In accordance with this low-pressure circuit, the right ventricle is normally accustomed to a relatively low after-load, even with stress. It is a thin muscle, with limited contractile reserve and limited capacity.

Pathophysiology
The pathology of PAH involves both, the pulmonary arterial vessel level as well as consequences of PAH on the myocardium of the right heart.

The increase in pulmonary vascular resistance is related to a number of progressive changes in the pulmonary arterioles, including:

• Vasoconstriction
• Obstructive remodeling of the pulmonary vessel wall through proliferation in the various layers of the blood vessel wall (smooth muscle cell and endothelial cell proliferation)
• Inflammation
• In-situ thrombosis.

As a consequence of unrelieved pulmonary hypertension, regardless of the cause, there is progressive systolic-pressure overload of the right ventricle, which then becomes hypertrophied and dilated, which ultimately leads to right-heart failure (cor pulmonale).

Pathogenesis
The pathogenesis of PAH is complicated and multifactorial. The initiating event leading to the progressive increase in pulmonary vascular resistance remains unknown. Several important contributing mechanisms have been acknowledged. The most recent thinking is that a combination of molecular and pathologic mechanisms plus an underlying genetic predisposition and risk factors lead to PAH.

PH was long held to be a manifestation of pulmonary vasoconstriction and proliferation of vascular smooth muscle cells; however, a growing body of evidence implicates dysfunction of the pulmonary vascular endothelium in the pathogenesis of this disorder. Alterations in the production of a variety of endothelial-derived vasoactive mediators appear to be crucial to the development of pulmonary hypertension. Impaired production of vasodilators (nitric oxide, prostaglandins) along with an overexpression of vasoconstrictors (endothelin-1 and thromboxane A2) culminates in the development of endothelial cell proliferation and vasoconstriction (Figure 1) .

Fig 1. Pathogenesis of pulmonary arterial hypertension

The main histological features include medial hypertrophy, intimal thickening, adventitial thickening, plexiform lesions and in-situ thrombosis ( Figure 2 ).

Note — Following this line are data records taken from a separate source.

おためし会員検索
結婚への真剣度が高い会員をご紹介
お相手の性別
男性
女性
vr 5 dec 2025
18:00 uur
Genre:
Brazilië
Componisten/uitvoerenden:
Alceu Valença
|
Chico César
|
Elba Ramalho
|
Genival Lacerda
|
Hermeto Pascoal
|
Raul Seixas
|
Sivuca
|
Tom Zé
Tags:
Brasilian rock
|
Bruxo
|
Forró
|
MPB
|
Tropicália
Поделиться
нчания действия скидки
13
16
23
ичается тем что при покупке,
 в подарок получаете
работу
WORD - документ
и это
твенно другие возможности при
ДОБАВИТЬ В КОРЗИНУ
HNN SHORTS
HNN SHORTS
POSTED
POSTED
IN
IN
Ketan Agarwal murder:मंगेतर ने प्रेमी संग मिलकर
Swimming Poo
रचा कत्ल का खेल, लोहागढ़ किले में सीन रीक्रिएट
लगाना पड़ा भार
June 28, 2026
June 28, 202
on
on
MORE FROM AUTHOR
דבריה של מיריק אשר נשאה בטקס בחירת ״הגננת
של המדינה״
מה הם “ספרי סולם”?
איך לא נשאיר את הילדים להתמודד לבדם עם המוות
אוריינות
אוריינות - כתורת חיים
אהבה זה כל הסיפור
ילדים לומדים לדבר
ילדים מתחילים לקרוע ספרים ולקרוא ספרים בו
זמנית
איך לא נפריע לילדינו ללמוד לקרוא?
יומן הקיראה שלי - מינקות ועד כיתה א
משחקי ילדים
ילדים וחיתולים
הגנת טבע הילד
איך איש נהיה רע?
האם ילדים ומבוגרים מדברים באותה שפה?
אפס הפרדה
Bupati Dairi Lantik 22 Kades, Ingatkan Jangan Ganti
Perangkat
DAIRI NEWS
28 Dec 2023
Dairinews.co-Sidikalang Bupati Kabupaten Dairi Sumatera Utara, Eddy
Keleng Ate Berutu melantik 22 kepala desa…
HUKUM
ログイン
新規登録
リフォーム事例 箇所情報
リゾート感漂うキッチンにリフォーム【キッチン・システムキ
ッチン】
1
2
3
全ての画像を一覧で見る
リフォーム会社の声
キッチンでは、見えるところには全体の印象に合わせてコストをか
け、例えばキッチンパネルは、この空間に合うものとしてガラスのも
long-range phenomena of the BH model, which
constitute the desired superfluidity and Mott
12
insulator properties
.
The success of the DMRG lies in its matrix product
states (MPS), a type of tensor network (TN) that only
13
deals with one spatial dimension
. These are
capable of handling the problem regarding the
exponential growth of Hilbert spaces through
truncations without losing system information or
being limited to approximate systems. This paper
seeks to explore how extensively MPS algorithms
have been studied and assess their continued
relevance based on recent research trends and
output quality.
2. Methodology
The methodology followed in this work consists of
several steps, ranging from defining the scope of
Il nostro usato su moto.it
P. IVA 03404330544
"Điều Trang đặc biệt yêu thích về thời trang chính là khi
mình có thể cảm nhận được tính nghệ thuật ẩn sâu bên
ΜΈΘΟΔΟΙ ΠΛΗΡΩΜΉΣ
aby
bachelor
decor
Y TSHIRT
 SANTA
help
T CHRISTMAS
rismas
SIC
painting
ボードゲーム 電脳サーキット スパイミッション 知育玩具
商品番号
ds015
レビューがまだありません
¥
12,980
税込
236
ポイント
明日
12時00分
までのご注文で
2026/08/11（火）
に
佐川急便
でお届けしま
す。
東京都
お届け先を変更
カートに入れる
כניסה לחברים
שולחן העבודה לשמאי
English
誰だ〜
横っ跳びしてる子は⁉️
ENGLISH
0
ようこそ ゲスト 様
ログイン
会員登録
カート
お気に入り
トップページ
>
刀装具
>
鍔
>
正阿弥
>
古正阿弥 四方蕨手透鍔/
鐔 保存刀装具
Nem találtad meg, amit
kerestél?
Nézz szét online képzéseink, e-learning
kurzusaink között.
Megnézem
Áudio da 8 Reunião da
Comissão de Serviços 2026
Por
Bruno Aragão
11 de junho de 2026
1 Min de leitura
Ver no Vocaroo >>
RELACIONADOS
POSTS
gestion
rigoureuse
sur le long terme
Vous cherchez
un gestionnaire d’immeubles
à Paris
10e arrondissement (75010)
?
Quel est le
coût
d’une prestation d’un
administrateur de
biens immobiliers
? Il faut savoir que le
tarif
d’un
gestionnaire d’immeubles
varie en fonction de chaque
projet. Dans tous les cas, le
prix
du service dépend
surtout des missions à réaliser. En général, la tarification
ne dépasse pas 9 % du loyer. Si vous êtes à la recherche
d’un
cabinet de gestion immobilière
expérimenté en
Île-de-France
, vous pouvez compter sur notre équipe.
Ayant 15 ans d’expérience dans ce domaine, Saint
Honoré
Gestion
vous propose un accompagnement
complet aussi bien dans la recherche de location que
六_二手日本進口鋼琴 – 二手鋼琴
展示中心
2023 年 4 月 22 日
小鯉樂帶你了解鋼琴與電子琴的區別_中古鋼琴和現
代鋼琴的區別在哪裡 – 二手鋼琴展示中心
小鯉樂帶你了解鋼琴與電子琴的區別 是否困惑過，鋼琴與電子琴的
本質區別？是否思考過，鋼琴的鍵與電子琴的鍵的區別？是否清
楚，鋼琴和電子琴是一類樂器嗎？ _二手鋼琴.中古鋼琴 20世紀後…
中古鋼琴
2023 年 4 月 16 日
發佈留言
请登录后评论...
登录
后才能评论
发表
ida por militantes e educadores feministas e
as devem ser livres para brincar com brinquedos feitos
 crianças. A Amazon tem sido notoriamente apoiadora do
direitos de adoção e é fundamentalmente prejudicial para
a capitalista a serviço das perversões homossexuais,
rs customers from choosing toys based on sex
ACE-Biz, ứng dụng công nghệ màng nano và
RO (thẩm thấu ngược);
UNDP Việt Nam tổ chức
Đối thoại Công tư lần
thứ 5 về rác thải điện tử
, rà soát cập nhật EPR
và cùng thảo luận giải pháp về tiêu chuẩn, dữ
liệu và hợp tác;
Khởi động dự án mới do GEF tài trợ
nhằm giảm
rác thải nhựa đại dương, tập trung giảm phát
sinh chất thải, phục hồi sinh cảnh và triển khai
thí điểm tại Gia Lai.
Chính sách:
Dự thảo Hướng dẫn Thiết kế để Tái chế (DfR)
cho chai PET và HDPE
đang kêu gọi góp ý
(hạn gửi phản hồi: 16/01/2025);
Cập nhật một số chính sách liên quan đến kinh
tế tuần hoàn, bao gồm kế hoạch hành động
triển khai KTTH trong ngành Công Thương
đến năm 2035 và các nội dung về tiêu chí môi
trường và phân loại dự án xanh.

The plexifom lesion represents a focal proliferation of endothelial and smooth muscle cells and is pathognomonic of PAH.

Figure 2: Pulmonary arterial hypertension: histopathological features

Haemodynamic changes in the progression of PAH
Hemodynamically, PAH is the combination of an elevated pulmonary-artery pressure and a decreased cardiac output with a normal wedge pressure. Haemodynamic measurements have been predictors of survival in numerous studies, including both observational and clinical trials. Survival is less consistently linked with mean pulmonary artery pressures (mPAP), and both increasing and decreasing values have been associated with worsened outcomes. This reflects the natural history of right-heart failure in PAH: mPAP increases progressively as the vascular derangements worsen only to fall later as the right heart progressively fails and is no longer able to generate an increased pressure (Figure 3) .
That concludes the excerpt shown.